Do dragão-fábrica ao laboratório de negócios inovadores: lições da China para nossos ecossistemas e seus habitats

Quem acompanha o podcast Market Makers talvez tenha se surpreendido, como eu, com os números trazidos por Ricardo Geromel no episódio #232. Em 2023, a China destinou mais de ¥ 3,3 trilhões (≈ US$ 460 bi) para pesquisa e desenvolvimento, o que representa 2,6 % do PIB, um avanço de 8% em doze meses. 

O país não acompanha somente o Produto Interno Bruto (PIB), mede também patentes concedidas e participação global em mercados-chave. Para manter o motor ligado, as universidades projetam 77 000 novos PhDs em STEM (Ciências, Tecnologia, Engenharia e Matemática) por ano até 2025, quase o dobro da produção norte-americana.   Conhecimento virou a matéria-prima do dragão asiático.

Shenzhen, o território da prototipagem

Nada disso ficaria tão visível sem o “laboratório vivo” que é a cidade de Shenzhen, uma das maiores da China. Ali, um inventor sai de uma cafeteria, cruza a rua rumo a Huaqiangbei, o maior mercado de eletrônicos do planeta, e volta com todos os componentes para montar um MVP. 
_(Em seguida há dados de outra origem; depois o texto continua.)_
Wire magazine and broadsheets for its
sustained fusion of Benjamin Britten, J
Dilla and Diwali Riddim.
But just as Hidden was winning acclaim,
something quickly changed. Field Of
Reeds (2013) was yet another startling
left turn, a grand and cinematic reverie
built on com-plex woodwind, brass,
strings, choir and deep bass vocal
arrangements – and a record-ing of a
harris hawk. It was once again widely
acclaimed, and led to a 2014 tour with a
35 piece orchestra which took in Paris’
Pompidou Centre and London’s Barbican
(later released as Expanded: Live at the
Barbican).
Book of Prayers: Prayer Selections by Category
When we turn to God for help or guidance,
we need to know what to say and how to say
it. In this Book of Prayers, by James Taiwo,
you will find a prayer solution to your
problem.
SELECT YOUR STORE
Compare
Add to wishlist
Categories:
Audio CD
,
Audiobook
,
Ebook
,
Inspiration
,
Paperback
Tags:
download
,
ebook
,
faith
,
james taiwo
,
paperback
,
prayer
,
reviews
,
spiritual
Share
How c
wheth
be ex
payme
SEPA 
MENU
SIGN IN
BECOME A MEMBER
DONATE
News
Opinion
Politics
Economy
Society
Graças a essa cadeia de suprimentos “porta a porta”, a jornada ideia ao produto leva menos de seis meses, contra dois anos em boa parte do Ocidente. Aceleradoras como a HAX apoiam muito o ecossistema: oferecem residência de seis meses, laboratório, engenharia e recurso financeiro inicial em pleno distrito industrial. Foi nesse ambiente que surgiram empresas como DJI, Tencent e BYD.

Quando o mapa geopolítico se mexe

O embate tarifário entre Washington e Pequim não é um mero ruído, pois ele reorganiza cadeias globais de valor. Empresas procuram bases “neutras” onde possam prototipar e escalar sem travas logísticas ou políticas.
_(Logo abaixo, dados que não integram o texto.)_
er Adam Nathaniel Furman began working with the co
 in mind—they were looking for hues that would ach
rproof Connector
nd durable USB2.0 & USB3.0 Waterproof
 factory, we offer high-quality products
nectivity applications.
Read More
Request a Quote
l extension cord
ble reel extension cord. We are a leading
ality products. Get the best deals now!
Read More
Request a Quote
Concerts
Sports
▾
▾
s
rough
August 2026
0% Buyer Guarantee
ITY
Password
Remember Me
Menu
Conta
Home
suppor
A pergunta inevitável: podemos oferecer essa plataforma a partir do Brasil? Sim, podemos e devemos aproveitar as oportunidades que estão surgindo e toda a estrutura que já temos. Brasil já é um dos países que mais publicam artigos científicos no mundo. A nossa lacuna está justamente na viabilização da transferência da tecnologia.

Cases nacionais

Instituto Caldeira em Porto Alegre (RS)

Em um prédio de 1920, antiga fábrica da Renner, nasceu um hub de 22 mil m² que conecta grandes empresas, startups, universidades e poder público, chamado Instituto Caldeira. Já são mais de 450 membros circulando por seus corredores. Um estudo da UFRGS aponta relação direta com aproximadamente 15% do PIB gaúcho. 

SENAI Cimatec em Salvador (BA)

Enquanto o Caldeira estimula a indústria a falar com a nova economia, o SENAI Cimatec aposta em P&D pesado: lá está instalado o supercomputador Ogbon,com capacidade de 1,6 PFlops, o terceiro mais potente do país, utilizado de modelagem molecular a carros autônomos. O campus também abriga linhas-piloto de baterias, hidrogênio verde e satélites de órbita baixa.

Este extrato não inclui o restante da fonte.